Dear Jonas,

thank you for your quick reply!


Am Sonntag, den 18.05.2014, 01:10 +0200 schrieb Jonas Smedegaard:

> Quoting Paul Menzel (2014-05-18 00:45:39)
> > since version 0.8 Radicale has a database backend and the password for
> > the database is specified in `/etc/radicale/config`.
> > 
> >   $ ls -lh /etc/radicale/config
> >   -rw-r--r-- 1 root root 4.0K May 17 22:35 /etc/radicale/config
> >   $ more /etc/radicale/config
> >   […]
> >   # Database URL for SQLAlchemy
> >   # dialect+driver://user:password@host/dbname[?key=value..]
> >   # For example: sqlite:///var/db/radicale.db,
> >   # postgresql://user:password@localhost/radicale
> >   # See
> > http://docs.sqlalchemy.org/en/rel_0_8/core/engines.html#sqlalchemy.create_engine
> >   […]
> > 
> > Could you please make the file only readable by root, meaning `chmod
> > 640` so not everybody could read the potentially added password, where
> > the admin forgot to change the permissions?
> 
> That only works when Radicale is executed as root, which is a bad idea.
> 
> Radicale is usable not only as a daemon but also executed as a regular 
> user.  It therefore makes little sense to have it restricted to just a 
> single user.

I noticed too, that Radicale was not able to read the configuration file
`config` anymore, after setting the permissions that way.

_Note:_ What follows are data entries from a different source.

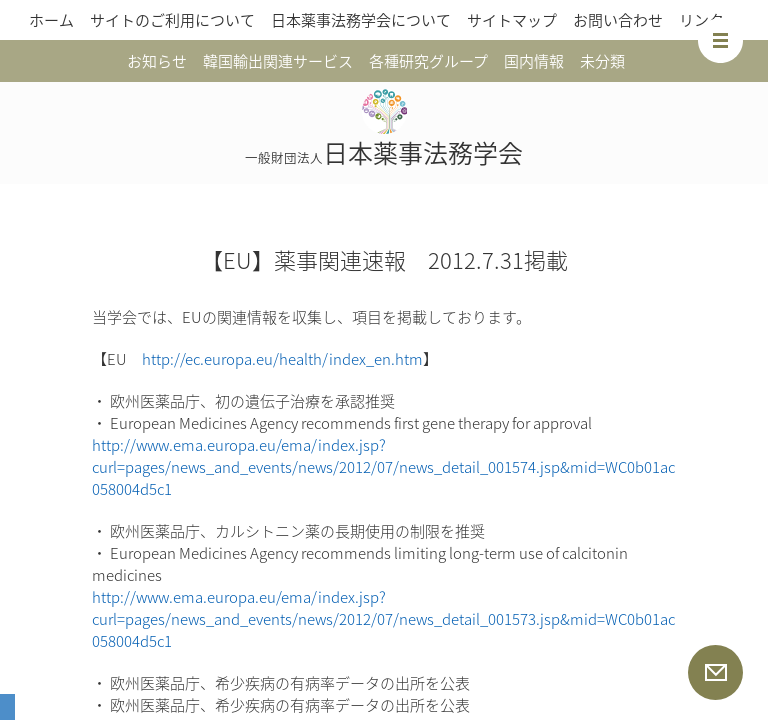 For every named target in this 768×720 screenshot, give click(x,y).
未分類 (602, 61)
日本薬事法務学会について (361, 20)
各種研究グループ (428, 61)
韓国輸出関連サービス (278, 61)
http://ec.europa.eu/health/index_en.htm (282, 359)
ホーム (51, 20)
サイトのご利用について (172, 20)
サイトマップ (512, 20)
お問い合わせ (618, 20)
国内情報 (534, 61)
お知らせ (157, 61) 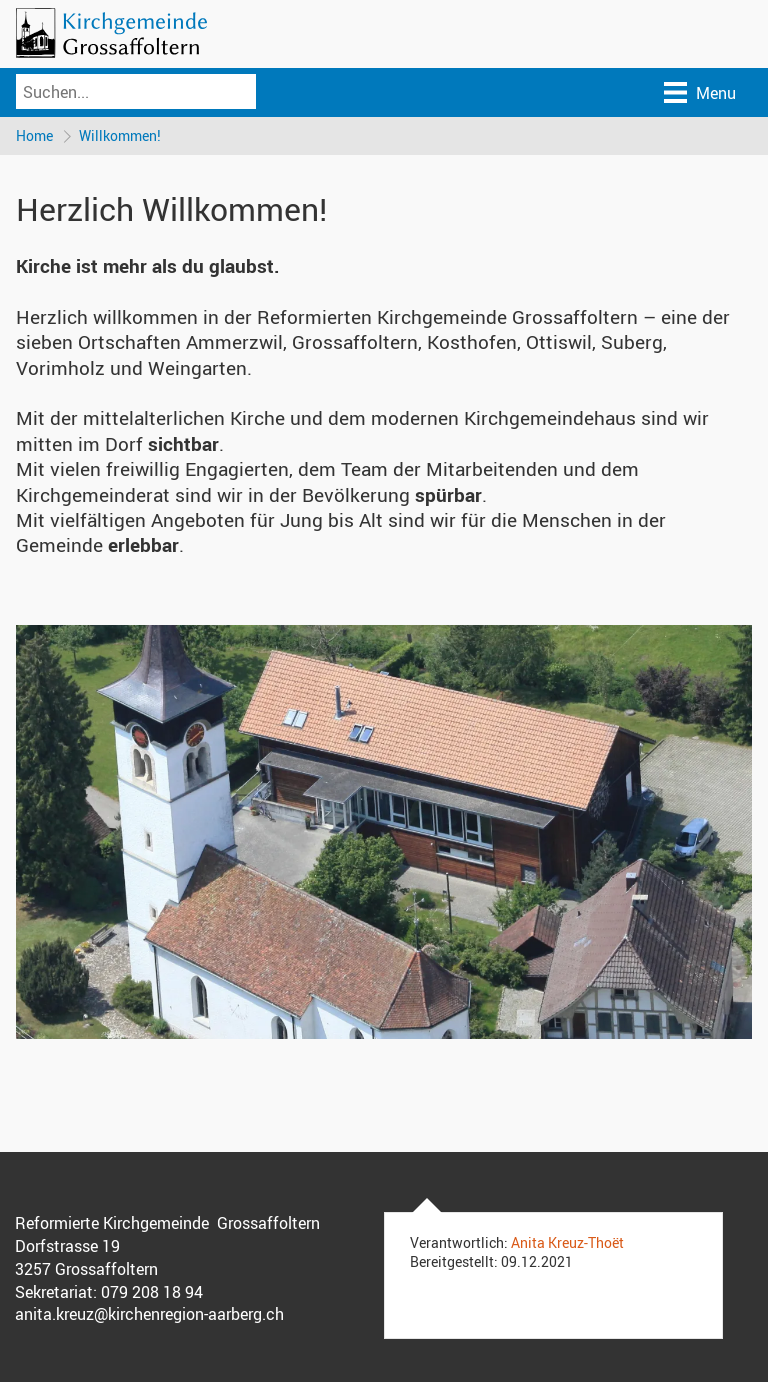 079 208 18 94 (152, 1292)
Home (34, 135)
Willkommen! (120, 135)
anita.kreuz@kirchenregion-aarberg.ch (149, 1314)
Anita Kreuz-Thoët (567, 1242) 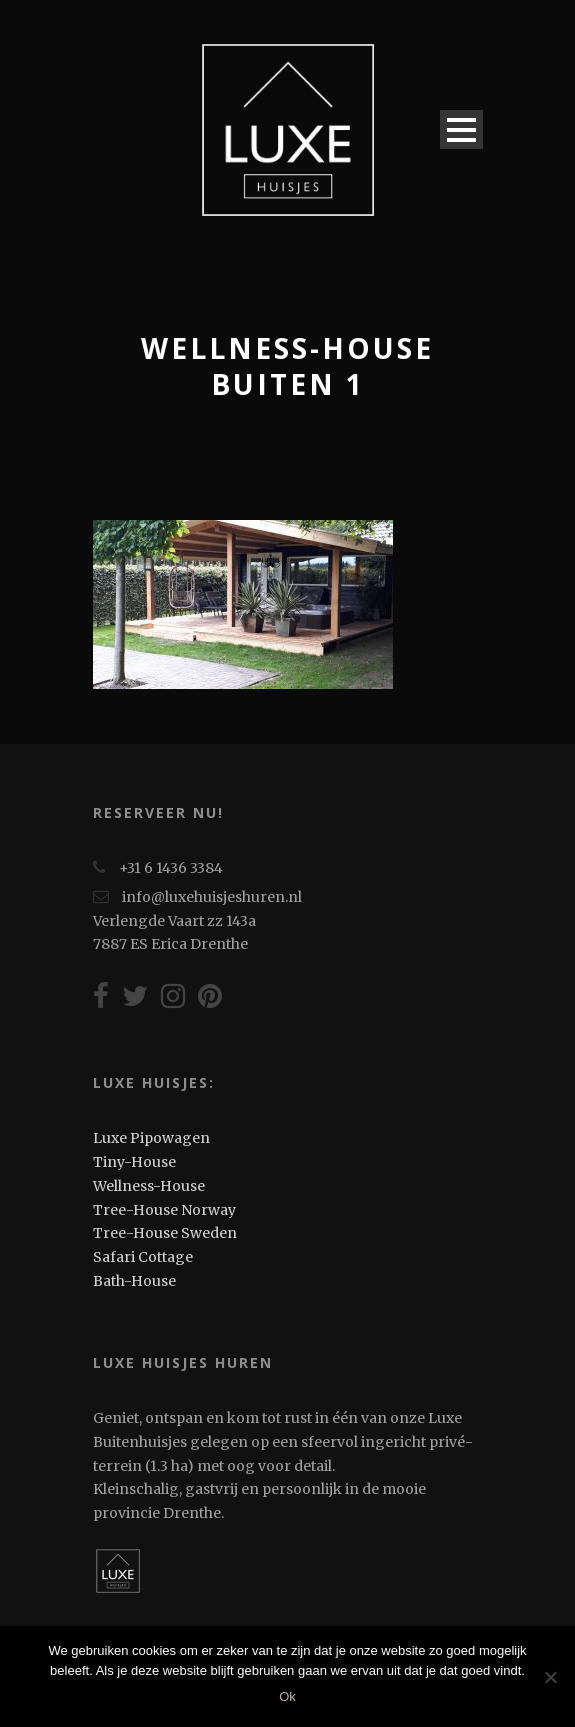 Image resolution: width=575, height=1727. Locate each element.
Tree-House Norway (164, 1210)
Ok (287, 1696)
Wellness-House (149, 1186)
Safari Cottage (143, 1257)
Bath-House (134, 1281)
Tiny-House (134, 1162)
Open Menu (461, 129)
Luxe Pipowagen (151, 1138)
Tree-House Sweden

Sorry for not
doing that beforehand.

> Seems to me the best we can do is add a big fat warning that if adding 
> sensitive information like passowrd (avoidable with Postgres - only 
> MySQL really needs passwords) then the access to the config file should 
> be tightened.

What about setting the group ownership of that file to the group
`radicale`, i. e. `chown root:radicale /etc/radicale/config`, and then
allowing read access to the group, so `chmod 640 /etc/radicale/config`?